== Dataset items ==
◇ ◇ ◇ ◇ ◇

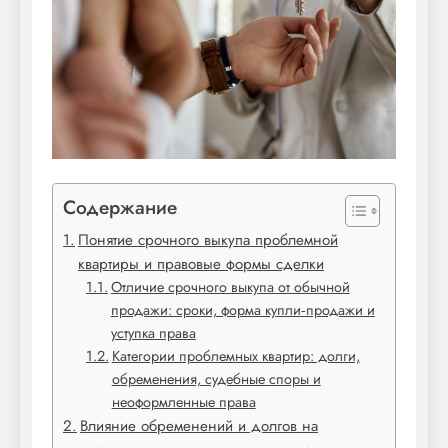
Содержание
Понятие срочного выкупа проблемной
квартиры и правовые формы сделки
Отличие срочного выкупа от обычной
продажи: сроки, форма купли‑продажи и
уступка права
Категории проблемных квартир: долги,
обременения, судебные споры и
неоформленные права
Влияние обременений и долгов на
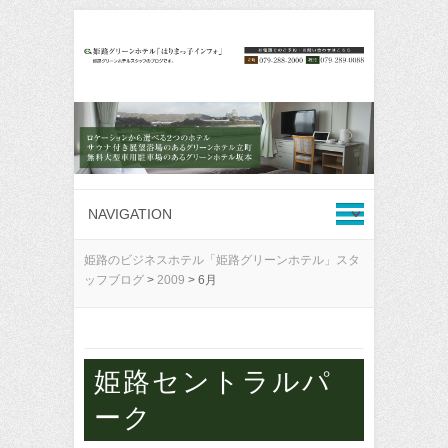
姫路のビジネスホテル「姫路グリーンホテル」スタ
ッフブログ
>
2009
>
6月
姫路セントラルパ
ーク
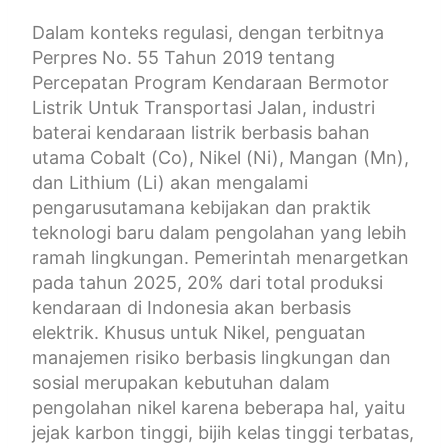
Dalam konteks regulasi, dengan terbitnya
Perpres No. 55 Tahun 2019 tentang
Percepatan Program Kendaraan Bermotor
Listrik Untuk Transportasi Jalan, industri
baterai kendaraan listrik berbasis bahan
utama Cobalt (Co), Nikel (Ni), Mangan (Mn),
dan Lithium (Li) akan mengalami
pengarusutamana kebijakan dan praktik
teknologi baru dalam pengolahan yang lebih
ramah lingkungan. Pemerintah menargetkan
pada tahun 2025, 20% dari total produksi
kendaraan di Indonesia akan berbasis
elektrik. Khusus untuk Nikel, penguatan
manajemen risiko berbasis lingkungan dan
sosial merupakan kebutuhan dalam
pengolahan nikel karena beberapa hal, yaitu
jejak karbon tinggi, bijih kelas tinggi terbatas,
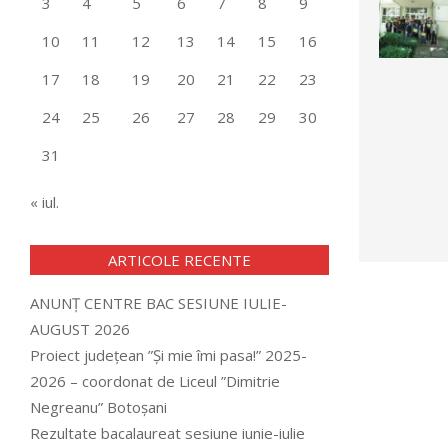
3
4
5
6
7
8
9
10
11
12
13
14
15
16
17
18
19
20
21
22
23
24
25
26
27
28
29
30
31
« iul.
ARTICOLE RECENTE
ANUNȚ CENTRE BAC SESIUNE IULIE-
AUGUST 2026
Proiect județean ”Și mie îmi pasa!” 2025-
2026 – coordonat de Liceul ”Dimitrie
Negreanu” Botoșani
Rezultate bacalaureat sesiune iunie-iulie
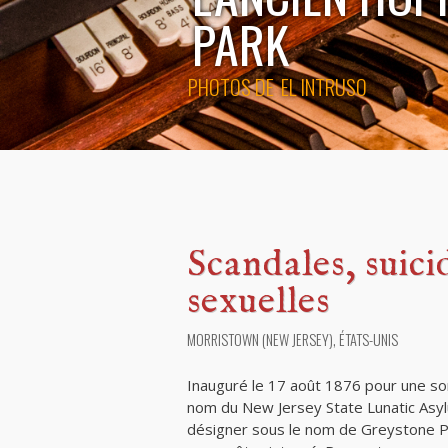
PARK
PHOTOS DE
EL INTRUSO
Scandales, suici
sexuelles
MORRISTOWN (NEW JERSEY), ÉTATS-UNIS
Inauguré le 17 août 1876 pour une so
nom du New Jersey State Lunatic Asy
désigner sous le nom de Greystone Par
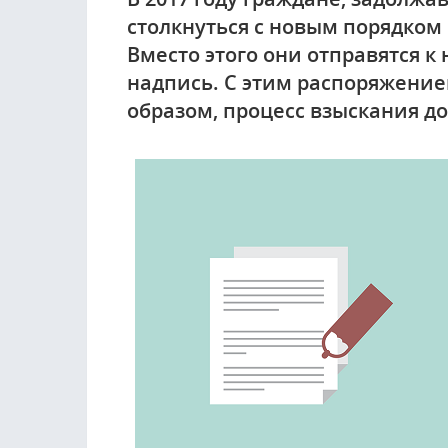
столкнуться с новым порядком 
Вместо этого они отправятся к
надпись. С этим распоряжение
образом, процесс взыскания д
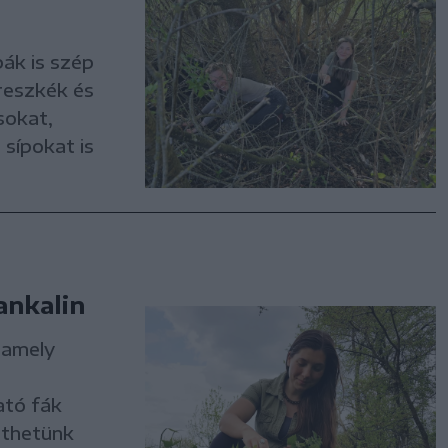
ák is szép
reszkék és
sokat,
 sípokat is
ankalin
 amely
ató fák
jthetünk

◇ ◇ ◇ ◇ ◇

== YOUR INSTRUCTIONS ==
Write out all the entries precisely as given, omitting each image.

== SOLUTION ==
Содержание
Понятие срочного выкупа проблемной
квартиры и правовые формы сделки
Отличие срочного выкупа от обычной
продажи: сроки, форма купли‑продажи и
уступка права
Категории проблемных квартир: долги,
обременения, судебные споры и
неоформленные права
Влияние обременений и долгов на
姫路のビジネスホテル「姫路グリーンホテル」スタ
ッフブログ
>
2009
>
6月
姫路セントラルパ
ーク
Dalam konteks regulasi, dengan terbitnya
Perpres No. 55 Tahun 2019 tentang
Percepatan Program Kendaraan Bermotor
Listrik Untuk Transportasi Jalan, industri
baterai kendaraan listrik berbasis bahan
utama Cobalt (Co), Nikel (Ni), Mangan (Mn),
dan Lithium (Li) akan mengalami
pengarusutamana kebijakan dan praktik
teknologi baru dalam pengolahan yang lebih
ramah lingkungan. Pemerintah menargetkan
pada tahun 2025, 20% dari total produksi
kendaraan di Indonesia akan berbasis
elektrik. Khusus untuk Nikel, penguatan
manajemen risiko berbasis lingkungan dan
sosial merupakan kebutuhan dalam
pengolahan nikel karena beberapa hal, yaitu
jejak karbon tinggi, bijih kelas tinggi terbatas,
3
4
5
6
7
8
9
10
11
12
13
14
15
16
17
18
19
20
21
22
23
24
25
26
27
28
29
30
31
« iul.
ARTICOLE RECENTE
ANUNȚ CENTRE BAC SESIUNE IULIE-
AUGUST 2026
Proiect județean ”Și mie îmi pasa!” 2025-
2026 – coordonat de Liceul ”Dimitrie
Negreanu” Botoșani
Rezultate bacalaureat sesiune iunie-iulie
PARK
PHOTOS DE
EL INTRUSO
Scandales, suici
sexuelles
MORRISTOWN (NEW JERSEY), ÉTATS-UNIS
Inauguré le 17 août 1876 pour une so
nom du New Jersey State Lunatic Asy
désigner sous le nom de Greystone Par
столкнуться с новым порядком 
Вместо этого они отправятся к
надпись. С этим распоряжение
образом, процесс взыскания д
ák is szép
reszkék és
sokat,
 sípokat is
ankalin
 amely
ató fák
jthetünk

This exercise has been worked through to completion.